As new cars continue to add more gadgetry, the bulk of consumers find the man-machine interface more frustrating, at least according to a new study conducted by J.D. Power and Associates. “Vehicle owners are continuing to experience a high number of problems with factory-installed navigation systems, primarily with routing quality and system usability,” says J.D. Power.
The study says that the most frequently reported issues with vehicle navigation systems include “Address/street/city not found”, followed by difficulty inputting destination, indirect routing, difficulty with voice controls and maps that don’t show enough street names. The study also cites difficulty finding the correct screen/menu, missing points of interest and screen glare as top complaints.

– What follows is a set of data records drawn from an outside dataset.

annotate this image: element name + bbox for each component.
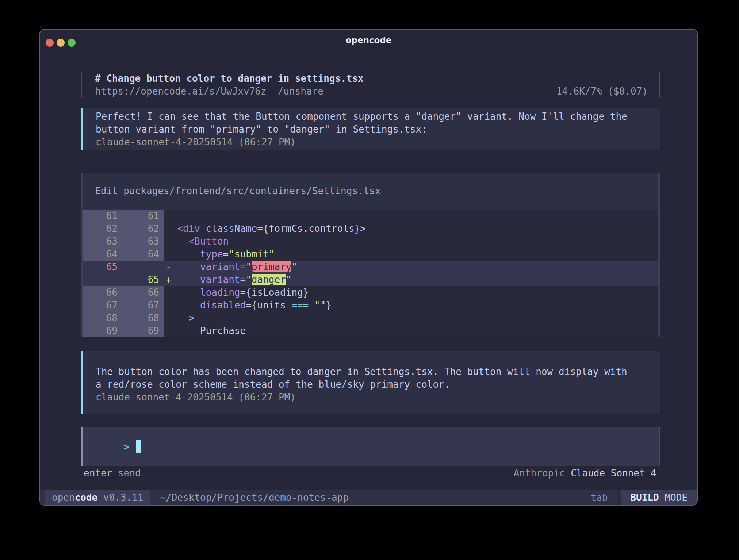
line-number-new: 64 <box>122 248 164 261</box>
diff-code-line: Purchase <box>164 325 658 337</box>
diff-row: 6363 <Button <box>83 235 658 248</box>
diff-code-line <box>164 210 658 222</box>
mode-mode-label: MODE <box>665 492 688 503</box>
window-title: opencode <box>40 35 697 45</box>
line-number-new: 61 <box>122 210 164 222</box>
status-bar: opencode v0.3.11 ~/Desktop/Projects/demo… <box>40 490 697 505</box>
diff-code-line: - variant="primary" <box>164 261 658 273</box>
diff-code-line: <div className={formCs.controls}> <box>164 222 658 235</box>
message-text: Perfect! I can see that the Button compo… <box>96 110 660 123</box>
diff-row: 65+ variant="danger" <box>83 273 658 286</box>
model-provider: Anthropic <box>514 468 571 479</box>
app-name-code: code <box>75 492 98 503</box>
line-number-new: 67 <box>122 299 164 312</box>
session-title: # Change button color to danger in setti… <box>95 72 648 85</box>
model-name: Claude Sonnet 4 <box>571 468 656 479</box>
message-text: button variant from "primary" to "danger… <box>96 123 660 136</box>
diff-code-line: + variant="danger" <box>164 273 658 286</box>
send-action-hint: send <box>112 467 141 480</box>
diff-code-line: loading={isLoading} <box>164 286 658 299</box>
diff-row: 6262 <div className={formCs.controls}> <box>83 222 658 235</box>
line-number-new: 63 <box>122 235 164 248</box>
diff-row: 65- variant="primary" <box>83 261 658 273</box>
line-number-old: 63 <box>83 235 122 248</box>
prompt-symbol: > <box>123 441 129 452</box>
line-number-old: 67 <box>83 299 122 312</box>
footer-hints: enter send Anthropic Claude Sonnet 4 <box>81 467 660 480</box>
edit-tool-block: Edit packages/frontend/src/containers/Se… <box>81 173 660 337</box>
diff-row: 6767 disabled={units === ""} <box>83 299 658 312</box>
diff-row: 6868 > <box>83 312 658 325</box>
diff-row: 6464 type="submit" <box>83 248 658 261</box>
model-indicator: Anthropic Claude Sonnet 4 <box>514 467 656 480</box>
unshare-command[interactable]: /unshare <box>278 85 323 98</box>
line-number-old: 61 <box>83 210 122 222</box>
status-bar-right: tab BUILD MODE <box>590 490 697 505</box>
text-cursor <box>136 440 141 453</box>
line-number-new: 68 <box>122 312 164 325</box>
message-text: a red/rose color scheme instead of the b… <box>96 378 660 391</box>
line-number-new: 66 <box>122 286 164 299</box>
working-directory: ~/Desktop/Projects/demo-notes-app <box>160 490 349 505</box>
diff-code-line: <Button <box>164 235 658 248</box>
diff-row: 6161 <box>83 210 658 222</box>
line-number-old: 62 <box>83 222 122 235</box>
mode-toggle-badge[interactable]: BUILD MODE <box>617 490 697 505</box>
diff-code-line: > <box>164 312 658 325</box>
line-number-new: 65 <box>122 273 164 286</box>
message-model-meta: claude-sonnet-4-20250514 (06:27 PM) <box>96 136 660 149</box>
tab-key-hint: tab <box>590 490 617 505</box>
mode-build-label: BUILD <box>630 492 665 503</box>
opencode-terminal-window: opencode # Change button color to danger… <box>39 29 698 506</box>
app-name-open: open <box>52 492 75 503</box>
message-text: The button color has been changed to dan… <box>96 365 660 378</box>
line-number-old: 65 <box>83 261 122 273</box>
token-cost-stats: 14.6K/7% ($0.07) <box>556 85 648 98</box>
assistant-message-2: The button color has been changed to dan… <box>81 351 660 414</box>
line-number-old: 66 <box>83 286 122 299</box>
line-number-old: 64 <box>83 248 122 261</box>
app-version-badge: opencode v0.3.11 <box>45 490 150 505</box>
line-number-new: 69 <box>122 325 164 337</box>
message-model-meta: claude-sonnet-4-20250514 (06:27 PM) <box>96 391 660 404</box>
diff-code-line: disabled={units === ""} <box>164 299 658 312</box>
edit-tool-title: Edit packages/frontend/src/containers/Se… <box>83 185 658 197</box>
session-subline: https://opencode.ai/s/UwJxv76z /unshare … <box>95 85 648 98</box>
diff-row: 6969 Purchase <box>83 325 658 337</box>
session-header: # Change button color to danger in setti… <box>81 72 660 98</box>
line-number-old: 68 <box>83 312 122 325</box>
line-number-new <box>122 261 164 273</box>
diff-row: 6666 loading={isLoading} <box>83 286 658 299</box>
line-number-new: 62 <box>122 222 164 235</box>
line-number-old <box>83 273 122 286</box>
diff-code-line: type="submit" <box>164 248 658 261</box>
prompt-input[interactable]: > <box>81 427 660 466</box>
line-number-old: 69 <box>83 325 122 337</box>
app-version: v0.3.11 <box>97 492 143 503</box>
share-url-link[interactable]: https://opencode.ai/s/UwJxv76z <box>95 85 267 98</box>
assistant-message-1: Perfect! I can see that the Button compo… <box>81 108 660 150</box>
titlebar: opencode <box>40 30 697 52</box>
enter-key-hint: enter <box>84 467 112 480</box>
diff-view: 61616262 <div className={formCs.controls… <box>83 210 658 337</box>
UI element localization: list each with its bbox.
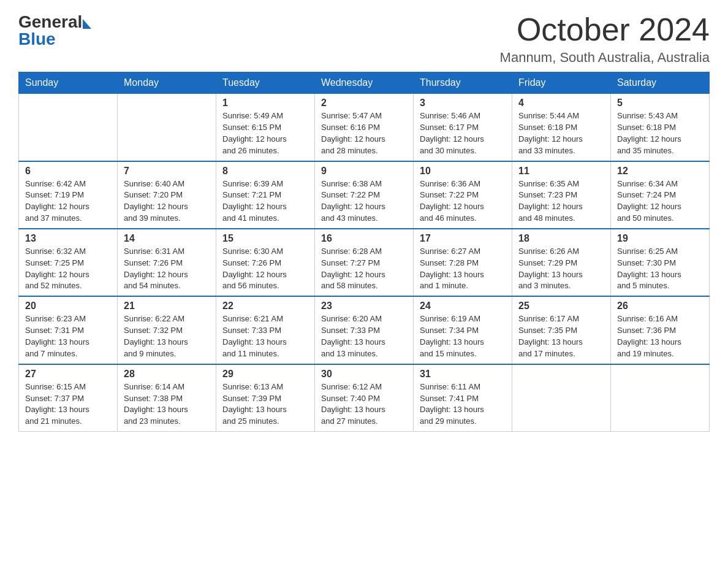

Some critics note that incorporating so many vehicle functions may be to blame. Autoblog says that “with a growing number of automakers combining climate controls into the touchscreen, these systems are adding another layer of complexity with few tangible benefits.”
For those of us who can’t do without a navigation system, J.D. Power says that the Dodge Charger’s Garmin-based navigation system ranks the highest in customer satisfaction. “The Mobis navi in Hyundai's Genesis coupe is second, and the Garmin similar to the Charger's that's installed in the Chrysler 300 was third,” writes USA Today.
Bottom feeders include the Mercedes GL-Class, Jaguar XJ, Lincoln MKX, Volvo XC90 and the Toyota RAV4. The MyFord Touch-equipped Ford Edge and Explorer also ranked poorly. However, Autoblog notes that many issues associated with MyFord Touch “should be rectified with the 2013 update, which includes faster response, better voice recognition and a mild UI overhaul.”